DraftKings announces plans to introduce a surcharge on customer winnings in several US states. The company, having just earned $1 billion in the second quarter with a 26% revenue increase, explains that this decision is due to high tax rates.

Passing the Tax Burden to Bettors

In New York, Illinois, Pennsylvania, and Vermont, starting from January 2025, winning customers will need to pay a surcharge. These states share common characteristics of having tax rates over 20% and multiple operators.

In New York, the gross revenue of nine licensed operators is taxed over 50%. Pennsylvania has a tax rate of 36%, while Illinois ranges between 20% and 40%.

DraftKings CEO Jason Robins (as pictured) states: "As you know, many revenue-based taxes ultimately get passed on to consumers. While this practice has not been adopted in low-tax areas of the online gambling industry, it is applied in high-tax areas like Germany."

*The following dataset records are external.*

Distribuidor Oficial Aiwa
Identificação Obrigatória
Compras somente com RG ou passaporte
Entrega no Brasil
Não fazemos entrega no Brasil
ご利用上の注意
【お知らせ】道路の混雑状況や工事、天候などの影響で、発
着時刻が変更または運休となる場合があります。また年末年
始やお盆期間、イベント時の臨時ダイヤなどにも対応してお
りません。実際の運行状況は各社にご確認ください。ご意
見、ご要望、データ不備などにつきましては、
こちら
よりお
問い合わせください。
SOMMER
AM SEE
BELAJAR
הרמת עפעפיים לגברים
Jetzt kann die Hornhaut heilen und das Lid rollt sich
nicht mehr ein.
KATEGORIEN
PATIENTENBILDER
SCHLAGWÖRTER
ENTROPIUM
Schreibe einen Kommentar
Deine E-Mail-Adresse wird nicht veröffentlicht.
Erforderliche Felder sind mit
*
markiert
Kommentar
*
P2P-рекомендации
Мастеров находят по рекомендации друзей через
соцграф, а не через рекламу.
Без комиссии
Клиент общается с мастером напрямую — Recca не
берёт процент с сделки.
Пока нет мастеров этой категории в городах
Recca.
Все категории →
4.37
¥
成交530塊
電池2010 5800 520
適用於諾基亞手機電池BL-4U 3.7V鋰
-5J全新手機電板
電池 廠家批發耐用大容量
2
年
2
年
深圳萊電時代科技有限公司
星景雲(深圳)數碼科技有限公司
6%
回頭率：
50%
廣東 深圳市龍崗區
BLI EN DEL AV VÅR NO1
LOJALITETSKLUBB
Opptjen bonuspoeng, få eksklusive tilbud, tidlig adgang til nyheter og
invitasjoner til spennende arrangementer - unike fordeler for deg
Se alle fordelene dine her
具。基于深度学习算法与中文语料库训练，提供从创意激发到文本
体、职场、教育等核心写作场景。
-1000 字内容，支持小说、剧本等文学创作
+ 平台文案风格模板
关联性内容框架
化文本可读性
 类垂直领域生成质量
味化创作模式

Robins adds: "We plan to implement a gaming tax surcharge on net winnings for customers in any state where the tax rate exceeds 20% and where there are multiple sports betting operators. This surcharge is relatively insignificant for customers. DraftKings will still absorb up to 20% of the tax burden, so customers will only be affected beyond this level."

The Best Solution?

DraftKings' CEO believes that other solutions to high tax rates are considered less "transparent." For example, they could have reduced the odds, Robins explains, but decided against this measure. Other short-term cost-saving options include reducing marketing and advertising expenditures.

A Failed Bet

Critics believe this decision is a failed bet. Passing the tax burden to bettors has indeed angered many stakeholders. If competitors do not follow suit and implement similar surcharges, DraftKings could lose a significant number of customers. Rush Street Interactive became the first operator to announce on August 5th that it has "no plans" to implement the surcharge.

Strategy consulting firm Regulus Partners reacts: "In our view, calling this 'brave' is merely euphemistic; the brand may already be damaged. DraftKings' board now has only one wise choice—to publicly abandon this policy, apologize, and move forward, while privately exploring why such a self-damaging policy was publicly announced."

"Customers are Willing to Pay for a Strong Product"

CEO Jason Robins explains: "Clearly, some people might react negatively to the idea of being charged, but this surcharge is relatively small and significantly helps us earn a reasonable profit and more importantly, compete with tax-free markets."